Rahmah tidak menempuh pendidikan formal secara berjenjang. Kemahiran membaca dan menulis huruf Latin dan Arab didapatkan dari kedua kakaknya, Zainuddin Labay dan Muhammad Rasyad. Saat berusia 15 tahun, ia ikut belajar di Diniyyah School sampai tamat. Pada tahun 1922 didirikan Persatuan Murid-murid Diniyyah School (PMDS) dan Rahmah ditunjuk sebagai ketua untuk bagian putri.

Rahmah juga menimba ilmu dari berbagai ulama. Salah satunya dari Haji Abdul Karim Amrullah, ayah Buya Hamka. Rahmah juga berguru kepada Tuanku Mudo Abdul Hamid Hakim, Syekh Abdul Latif Rasyidi, Syekh Muhammad Djamil Djambek, dan Syekh Daud Rasyidi. Tidak hanya mempelajari ilmu agama, ia juga tekun mempelajari pula ilmu-ilmu umum.

Pada 1 November 1923, Rahmah mendirikan lembaga pendidikan khusus perempuan. Dalam perkembangannya, lembaga pendidikan ini populer dengan nama “Perguruan Diniyyah Puteri”. Di masa awal berdirinya dinamakan Al-Madrasatul Diniyyah lil Banat. Ketika mendirikan lembaga pendidikan, Rahmah memiliki berbagai pertimbangan. Menurutnya, ada ilmu, wawasan, pengetahuan, dan keterampilan tersendiri bagi perempuan yang tak mungkin didapatkan sepenuhnya jika harus belajar bersama dengan laki-laki.

Lebih dari itu, Rahmah berkehendak membimbing dan mendidik perempuan agar lebih berilmu, cerdas, dan terampil. Apapun latar belakang sosial dan ekonominya, perempuan wajib menuntut ilmu. Perempuan sesuai kodratnya perlu diorientasikan menjadi ibu pendidik bagi anak-anaknya dan bisa berkontribusi positif bagi masyarakat.
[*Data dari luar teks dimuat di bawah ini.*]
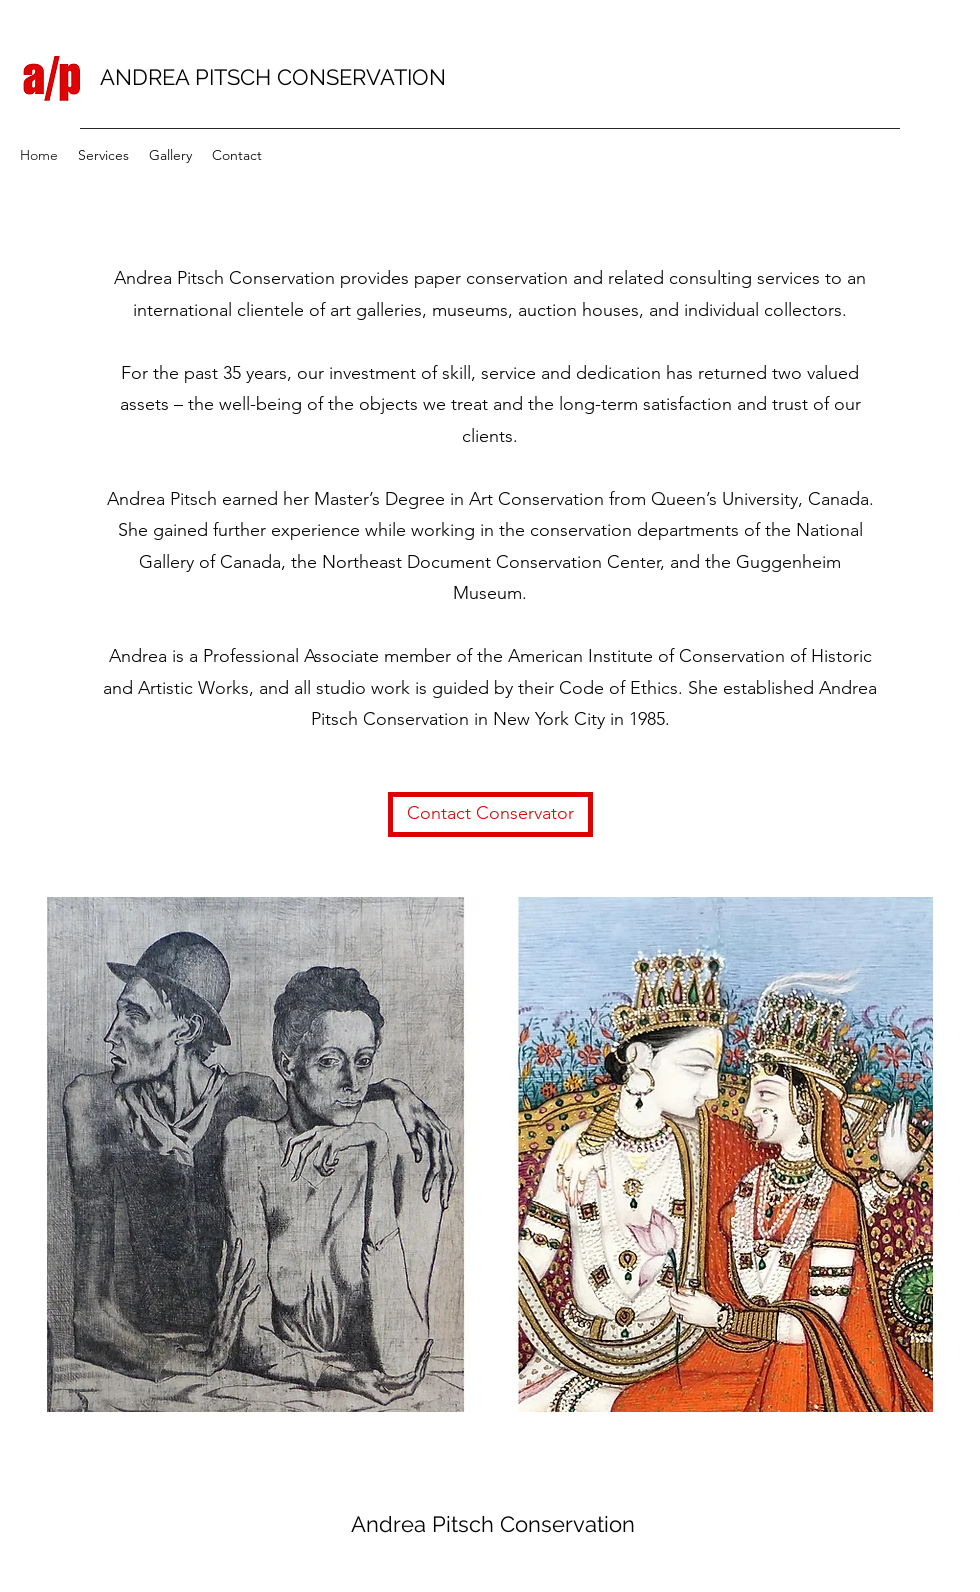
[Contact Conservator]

Nama Al-Madrasatul Diniyyah lil Banat lantas diubah menjadi Diniyyah School Puteri. Hal ini strategi menjangkau kaum perempuan semua kalangan, baik masyarakat berpendidikan Barat, golongan masyarakat Islam, dan golongan masyarakat budaya Indonesia.
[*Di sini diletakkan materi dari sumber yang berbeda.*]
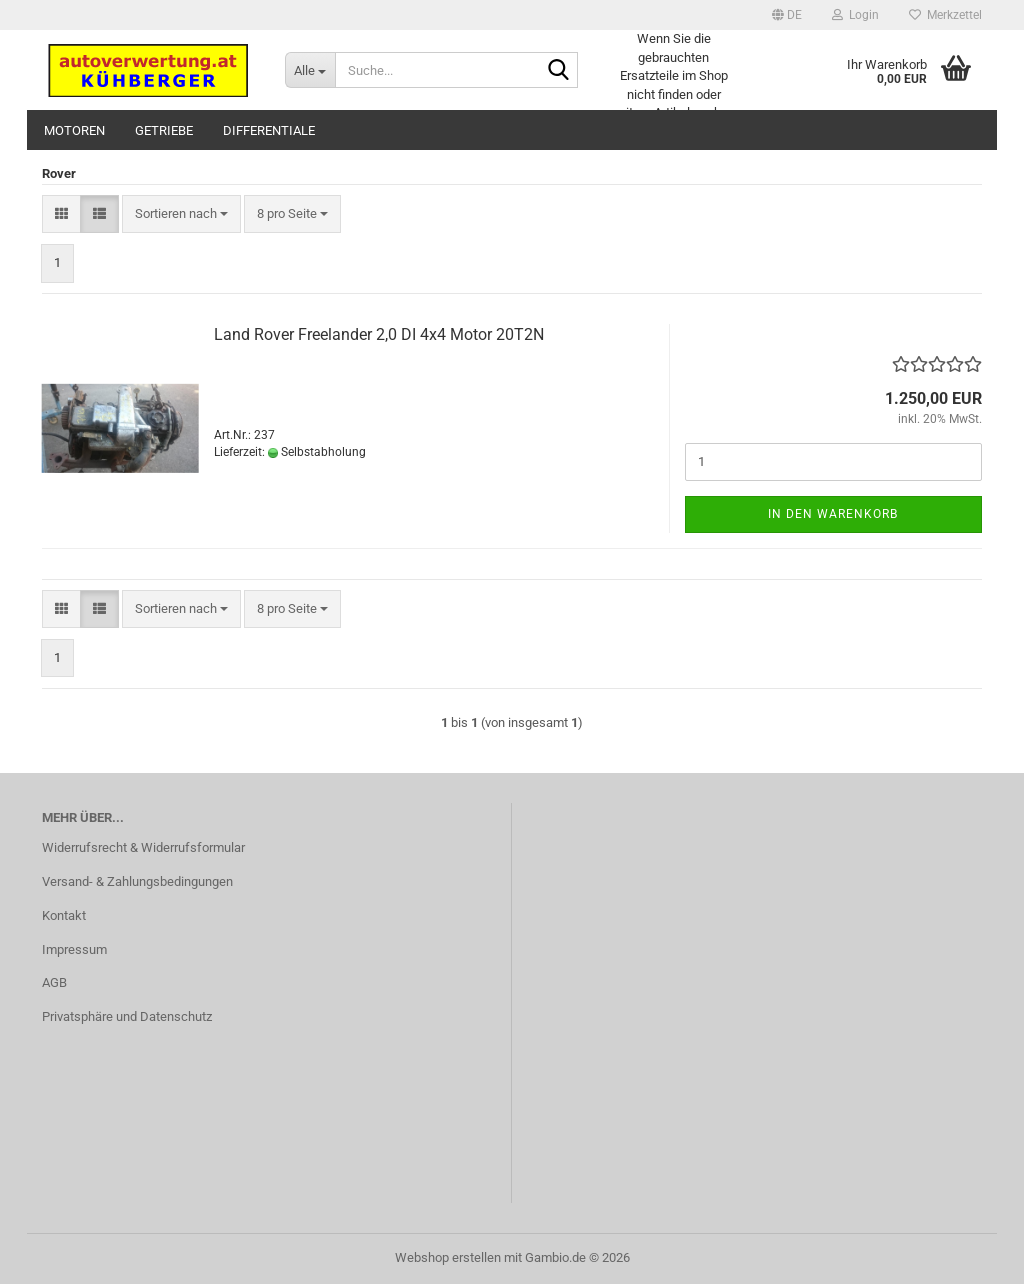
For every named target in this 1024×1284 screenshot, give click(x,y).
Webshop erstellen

Lembaga pendidikan milik Rahmah awalnya menempati Serambi Masjid Pasar Usang di dekat rumahnya. Rahmah mengajak beberapa temannya di PMDS bersumbangsih sebagai pengajar. Jumlah muridnya 71 orang yang terdiri dari ibu rumah tangga dan remaja putri. Usaha perintisan tidak langsung berjalan lancar. Namun, kegigihan Rahmah menjadikan sekolah sederhana itu diminati masyarakat. Tak hanya anak puteri di sekitar tempat tinggalnya, tetapi juga dari luar kota. Rumah Rahmah dijadikan asrama murid luar kota.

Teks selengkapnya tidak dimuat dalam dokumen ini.